→ **Goal of the exercise**
Could you return every line of the records below that contains the word "Projects"?

(Document layout analysis data)
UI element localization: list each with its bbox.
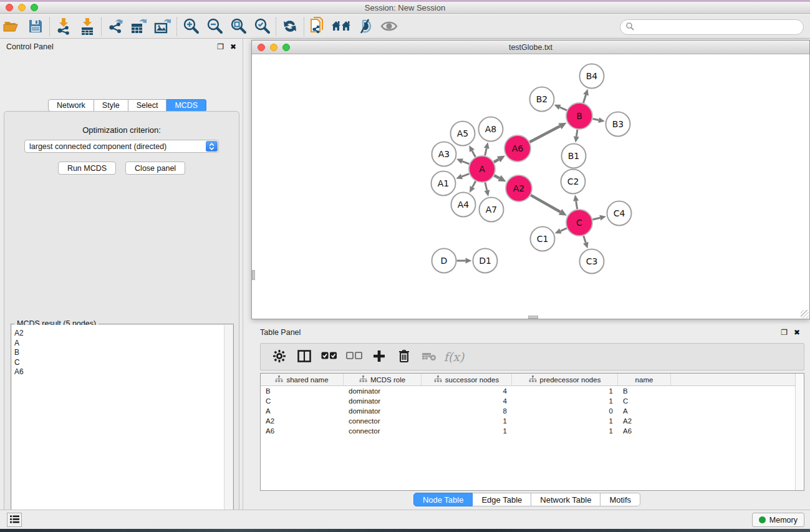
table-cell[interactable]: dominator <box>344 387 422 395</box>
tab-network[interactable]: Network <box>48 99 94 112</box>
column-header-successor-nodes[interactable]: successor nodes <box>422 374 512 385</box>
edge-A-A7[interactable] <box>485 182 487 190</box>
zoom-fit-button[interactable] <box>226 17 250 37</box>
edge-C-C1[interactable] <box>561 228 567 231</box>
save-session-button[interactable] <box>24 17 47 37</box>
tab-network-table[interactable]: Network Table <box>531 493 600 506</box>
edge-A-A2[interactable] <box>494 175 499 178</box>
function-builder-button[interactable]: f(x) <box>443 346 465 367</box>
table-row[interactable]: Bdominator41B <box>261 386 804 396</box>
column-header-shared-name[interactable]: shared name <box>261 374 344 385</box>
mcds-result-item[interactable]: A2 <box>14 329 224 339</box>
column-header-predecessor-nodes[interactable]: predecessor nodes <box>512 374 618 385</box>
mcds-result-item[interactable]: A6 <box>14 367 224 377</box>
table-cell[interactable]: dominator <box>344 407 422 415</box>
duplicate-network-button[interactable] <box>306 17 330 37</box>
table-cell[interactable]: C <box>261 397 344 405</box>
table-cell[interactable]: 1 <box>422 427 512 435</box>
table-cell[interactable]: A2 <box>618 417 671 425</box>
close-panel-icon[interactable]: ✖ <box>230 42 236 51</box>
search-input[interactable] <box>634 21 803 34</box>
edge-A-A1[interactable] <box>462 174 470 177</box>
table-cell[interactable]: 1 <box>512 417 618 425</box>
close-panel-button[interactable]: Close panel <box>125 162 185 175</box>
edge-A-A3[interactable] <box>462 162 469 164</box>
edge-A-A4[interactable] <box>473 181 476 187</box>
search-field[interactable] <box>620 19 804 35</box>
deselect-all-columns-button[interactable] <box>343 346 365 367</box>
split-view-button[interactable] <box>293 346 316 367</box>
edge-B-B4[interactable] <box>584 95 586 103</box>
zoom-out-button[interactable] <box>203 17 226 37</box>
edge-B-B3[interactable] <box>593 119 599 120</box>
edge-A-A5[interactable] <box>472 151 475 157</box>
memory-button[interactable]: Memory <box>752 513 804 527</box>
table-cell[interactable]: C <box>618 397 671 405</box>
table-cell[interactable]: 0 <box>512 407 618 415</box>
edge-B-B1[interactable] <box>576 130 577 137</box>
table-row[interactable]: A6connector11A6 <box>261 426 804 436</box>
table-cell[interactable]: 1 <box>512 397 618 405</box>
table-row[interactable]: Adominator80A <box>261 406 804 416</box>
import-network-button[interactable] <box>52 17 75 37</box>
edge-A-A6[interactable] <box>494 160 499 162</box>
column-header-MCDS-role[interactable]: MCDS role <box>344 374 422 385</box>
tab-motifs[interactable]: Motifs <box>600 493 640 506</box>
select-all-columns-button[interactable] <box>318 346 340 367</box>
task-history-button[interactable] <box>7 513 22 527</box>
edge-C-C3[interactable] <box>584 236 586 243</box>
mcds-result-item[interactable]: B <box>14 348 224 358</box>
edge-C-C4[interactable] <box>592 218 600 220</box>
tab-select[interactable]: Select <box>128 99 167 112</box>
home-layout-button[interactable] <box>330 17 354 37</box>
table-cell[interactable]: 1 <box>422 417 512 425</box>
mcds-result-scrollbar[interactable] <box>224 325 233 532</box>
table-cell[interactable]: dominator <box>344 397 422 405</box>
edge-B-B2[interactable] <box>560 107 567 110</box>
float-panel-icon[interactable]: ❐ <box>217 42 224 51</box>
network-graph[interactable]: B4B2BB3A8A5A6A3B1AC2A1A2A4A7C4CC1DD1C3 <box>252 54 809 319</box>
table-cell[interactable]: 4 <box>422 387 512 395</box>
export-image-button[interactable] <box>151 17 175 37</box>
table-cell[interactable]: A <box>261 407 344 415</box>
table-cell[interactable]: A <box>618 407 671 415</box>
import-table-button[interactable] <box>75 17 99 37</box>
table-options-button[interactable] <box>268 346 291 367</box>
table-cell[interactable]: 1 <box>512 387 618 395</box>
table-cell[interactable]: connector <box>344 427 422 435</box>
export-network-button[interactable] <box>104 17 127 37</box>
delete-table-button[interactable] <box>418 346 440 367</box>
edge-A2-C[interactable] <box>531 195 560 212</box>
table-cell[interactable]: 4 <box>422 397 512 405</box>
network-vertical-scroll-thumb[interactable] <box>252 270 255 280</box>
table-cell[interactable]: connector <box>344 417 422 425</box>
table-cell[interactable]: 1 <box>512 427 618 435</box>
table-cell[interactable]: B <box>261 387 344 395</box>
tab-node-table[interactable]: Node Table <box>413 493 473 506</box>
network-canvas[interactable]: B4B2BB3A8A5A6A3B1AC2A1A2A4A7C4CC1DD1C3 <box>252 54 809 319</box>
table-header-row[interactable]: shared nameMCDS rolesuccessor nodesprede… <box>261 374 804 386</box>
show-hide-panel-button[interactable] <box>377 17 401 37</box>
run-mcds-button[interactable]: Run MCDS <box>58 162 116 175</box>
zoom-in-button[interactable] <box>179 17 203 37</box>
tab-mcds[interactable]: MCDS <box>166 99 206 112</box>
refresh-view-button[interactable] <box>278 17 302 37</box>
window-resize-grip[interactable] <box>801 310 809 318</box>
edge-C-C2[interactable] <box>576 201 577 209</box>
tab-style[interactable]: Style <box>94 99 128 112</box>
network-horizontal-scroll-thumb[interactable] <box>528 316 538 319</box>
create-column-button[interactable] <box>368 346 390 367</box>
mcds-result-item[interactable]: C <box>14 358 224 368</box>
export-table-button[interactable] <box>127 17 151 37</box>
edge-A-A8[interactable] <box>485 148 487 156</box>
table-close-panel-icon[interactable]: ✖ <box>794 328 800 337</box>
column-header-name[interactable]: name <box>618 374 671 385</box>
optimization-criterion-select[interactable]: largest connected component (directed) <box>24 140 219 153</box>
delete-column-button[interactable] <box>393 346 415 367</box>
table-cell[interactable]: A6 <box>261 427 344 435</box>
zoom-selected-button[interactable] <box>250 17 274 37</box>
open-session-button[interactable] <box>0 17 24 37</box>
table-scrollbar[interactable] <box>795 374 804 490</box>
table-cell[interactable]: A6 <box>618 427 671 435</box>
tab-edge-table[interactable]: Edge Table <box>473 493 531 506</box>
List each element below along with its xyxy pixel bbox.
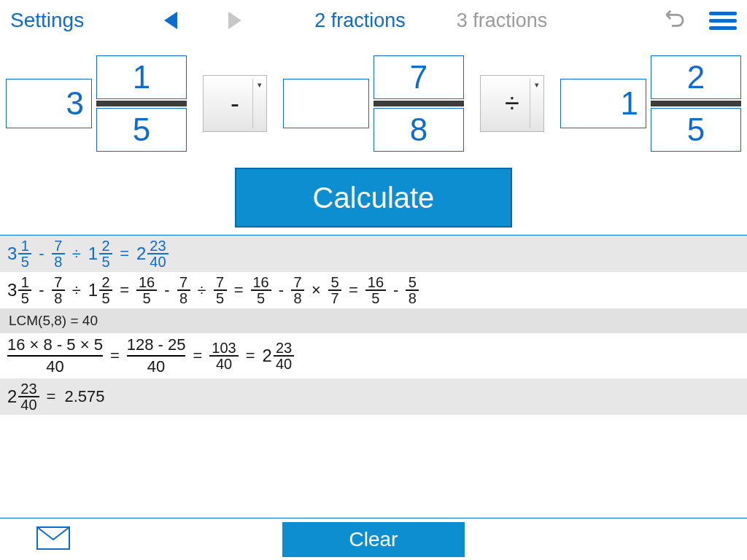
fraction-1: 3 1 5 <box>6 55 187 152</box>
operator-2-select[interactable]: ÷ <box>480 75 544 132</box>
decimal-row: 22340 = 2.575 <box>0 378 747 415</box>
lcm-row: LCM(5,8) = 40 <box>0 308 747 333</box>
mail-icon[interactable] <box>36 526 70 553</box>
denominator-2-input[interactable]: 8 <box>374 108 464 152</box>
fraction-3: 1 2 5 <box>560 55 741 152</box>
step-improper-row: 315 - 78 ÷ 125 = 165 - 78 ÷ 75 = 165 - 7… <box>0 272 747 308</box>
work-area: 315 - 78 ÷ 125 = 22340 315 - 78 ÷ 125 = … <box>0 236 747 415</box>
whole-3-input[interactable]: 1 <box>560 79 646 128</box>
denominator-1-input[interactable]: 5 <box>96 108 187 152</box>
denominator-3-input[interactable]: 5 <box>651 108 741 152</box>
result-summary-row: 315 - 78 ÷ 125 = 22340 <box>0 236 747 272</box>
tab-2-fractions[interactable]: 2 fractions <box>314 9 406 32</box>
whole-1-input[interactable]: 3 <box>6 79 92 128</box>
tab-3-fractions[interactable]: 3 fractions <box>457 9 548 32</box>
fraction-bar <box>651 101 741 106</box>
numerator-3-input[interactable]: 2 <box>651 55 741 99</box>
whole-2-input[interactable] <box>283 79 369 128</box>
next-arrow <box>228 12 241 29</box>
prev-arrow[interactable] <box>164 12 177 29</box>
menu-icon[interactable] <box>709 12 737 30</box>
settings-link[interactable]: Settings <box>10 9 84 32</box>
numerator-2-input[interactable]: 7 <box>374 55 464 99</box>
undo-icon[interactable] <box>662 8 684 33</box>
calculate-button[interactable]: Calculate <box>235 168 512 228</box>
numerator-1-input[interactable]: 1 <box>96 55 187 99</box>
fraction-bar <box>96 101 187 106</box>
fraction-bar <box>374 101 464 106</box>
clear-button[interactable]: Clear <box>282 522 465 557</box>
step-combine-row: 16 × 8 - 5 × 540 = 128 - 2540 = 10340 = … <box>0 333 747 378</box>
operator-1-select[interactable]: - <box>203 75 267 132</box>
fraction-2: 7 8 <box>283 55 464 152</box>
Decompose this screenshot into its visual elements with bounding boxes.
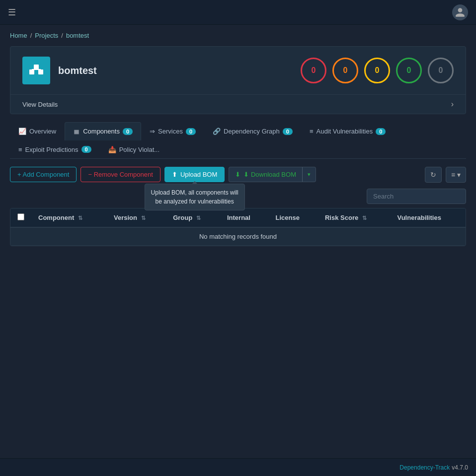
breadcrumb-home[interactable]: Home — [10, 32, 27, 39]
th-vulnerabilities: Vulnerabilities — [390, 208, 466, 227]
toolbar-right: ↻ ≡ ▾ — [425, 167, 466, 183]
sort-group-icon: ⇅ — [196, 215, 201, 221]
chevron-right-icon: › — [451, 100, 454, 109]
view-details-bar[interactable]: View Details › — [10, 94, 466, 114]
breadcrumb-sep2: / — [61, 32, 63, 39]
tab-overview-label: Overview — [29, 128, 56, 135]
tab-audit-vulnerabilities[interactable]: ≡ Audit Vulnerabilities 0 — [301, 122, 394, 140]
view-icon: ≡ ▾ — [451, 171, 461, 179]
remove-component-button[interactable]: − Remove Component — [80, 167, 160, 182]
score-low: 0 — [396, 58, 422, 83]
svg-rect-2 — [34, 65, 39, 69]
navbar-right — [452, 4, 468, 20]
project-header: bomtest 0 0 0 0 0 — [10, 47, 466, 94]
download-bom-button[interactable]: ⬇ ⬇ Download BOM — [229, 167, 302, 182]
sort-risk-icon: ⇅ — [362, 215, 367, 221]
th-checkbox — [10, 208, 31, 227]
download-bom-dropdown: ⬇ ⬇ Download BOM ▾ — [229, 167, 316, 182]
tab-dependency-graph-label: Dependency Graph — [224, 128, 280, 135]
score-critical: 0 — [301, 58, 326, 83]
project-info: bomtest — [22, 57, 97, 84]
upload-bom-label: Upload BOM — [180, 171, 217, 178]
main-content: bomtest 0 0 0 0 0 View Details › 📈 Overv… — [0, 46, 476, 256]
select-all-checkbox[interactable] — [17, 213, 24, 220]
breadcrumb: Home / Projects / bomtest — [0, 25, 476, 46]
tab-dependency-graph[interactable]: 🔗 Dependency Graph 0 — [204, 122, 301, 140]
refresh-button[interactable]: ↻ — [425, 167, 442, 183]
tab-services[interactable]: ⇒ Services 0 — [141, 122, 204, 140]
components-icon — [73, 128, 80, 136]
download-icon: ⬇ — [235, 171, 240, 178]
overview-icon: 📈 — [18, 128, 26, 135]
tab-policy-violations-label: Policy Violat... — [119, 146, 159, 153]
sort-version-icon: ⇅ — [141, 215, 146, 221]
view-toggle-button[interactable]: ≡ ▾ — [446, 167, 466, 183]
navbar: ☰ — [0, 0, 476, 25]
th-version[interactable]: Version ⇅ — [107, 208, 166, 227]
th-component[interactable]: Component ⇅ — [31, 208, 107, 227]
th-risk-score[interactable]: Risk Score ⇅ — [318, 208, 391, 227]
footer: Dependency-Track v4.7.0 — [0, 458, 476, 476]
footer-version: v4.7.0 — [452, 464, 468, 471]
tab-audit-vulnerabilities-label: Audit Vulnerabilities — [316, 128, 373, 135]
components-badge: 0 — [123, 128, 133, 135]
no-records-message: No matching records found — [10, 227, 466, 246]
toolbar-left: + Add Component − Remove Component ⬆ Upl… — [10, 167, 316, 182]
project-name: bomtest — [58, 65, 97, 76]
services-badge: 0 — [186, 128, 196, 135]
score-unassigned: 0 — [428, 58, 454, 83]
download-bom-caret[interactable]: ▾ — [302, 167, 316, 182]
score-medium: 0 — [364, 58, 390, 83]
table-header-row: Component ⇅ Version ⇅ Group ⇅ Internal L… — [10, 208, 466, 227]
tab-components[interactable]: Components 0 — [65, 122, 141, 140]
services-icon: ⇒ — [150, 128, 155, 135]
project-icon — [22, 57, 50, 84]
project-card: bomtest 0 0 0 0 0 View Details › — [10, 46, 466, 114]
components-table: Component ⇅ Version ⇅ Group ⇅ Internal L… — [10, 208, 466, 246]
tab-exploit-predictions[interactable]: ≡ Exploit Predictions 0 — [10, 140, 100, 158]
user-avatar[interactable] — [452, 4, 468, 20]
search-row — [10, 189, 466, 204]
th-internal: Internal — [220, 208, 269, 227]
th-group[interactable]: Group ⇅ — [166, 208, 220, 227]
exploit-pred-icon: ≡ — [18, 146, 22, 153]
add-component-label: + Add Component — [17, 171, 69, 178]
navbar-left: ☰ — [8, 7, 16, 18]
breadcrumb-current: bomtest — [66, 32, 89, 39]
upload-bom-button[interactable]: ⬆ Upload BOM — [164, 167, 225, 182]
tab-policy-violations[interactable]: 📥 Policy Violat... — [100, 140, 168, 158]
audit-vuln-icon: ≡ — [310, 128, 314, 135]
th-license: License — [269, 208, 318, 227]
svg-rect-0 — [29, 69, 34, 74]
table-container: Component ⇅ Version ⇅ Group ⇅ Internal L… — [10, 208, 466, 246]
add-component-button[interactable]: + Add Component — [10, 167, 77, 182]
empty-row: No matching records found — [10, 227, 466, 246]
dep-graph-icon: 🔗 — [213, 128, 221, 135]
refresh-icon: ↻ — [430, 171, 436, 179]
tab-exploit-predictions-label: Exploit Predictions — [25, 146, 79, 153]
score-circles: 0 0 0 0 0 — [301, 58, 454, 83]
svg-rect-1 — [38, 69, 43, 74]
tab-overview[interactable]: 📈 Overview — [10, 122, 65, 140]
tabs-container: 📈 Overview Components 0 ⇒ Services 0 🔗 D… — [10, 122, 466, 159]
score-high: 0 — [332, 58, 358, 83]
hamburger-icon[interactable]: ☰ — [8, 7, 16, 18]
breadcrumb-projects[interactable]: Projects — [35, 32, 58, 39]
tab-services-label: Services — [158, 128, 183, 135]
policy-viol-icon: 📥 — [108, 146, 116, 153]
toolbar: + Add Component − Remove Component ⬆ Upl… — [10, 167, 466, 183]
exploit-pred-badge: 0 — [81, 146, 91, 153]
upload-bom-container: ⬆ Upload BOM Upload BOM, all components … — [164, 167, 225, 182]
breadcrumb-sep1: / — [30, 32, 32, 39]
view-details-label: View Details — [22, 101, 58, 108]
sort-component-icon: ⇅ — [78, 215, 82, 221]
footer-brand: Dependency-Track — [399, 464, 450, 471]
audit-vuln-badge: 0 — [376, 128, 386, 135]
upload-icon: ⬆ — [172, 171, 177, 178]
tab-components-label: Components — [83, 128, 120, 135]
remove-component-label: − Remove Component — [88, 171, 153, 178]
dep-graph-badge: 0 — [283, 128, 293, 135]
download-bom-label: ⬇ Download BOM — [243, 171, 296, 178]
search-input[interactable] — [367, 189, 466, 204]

→ **Answer box**
breadcrumb: Home / Projects / bomtest — [0, 25, 476, 46]
breadcrumb-projects[interactable]: Projects — [35, 32, 58, 39]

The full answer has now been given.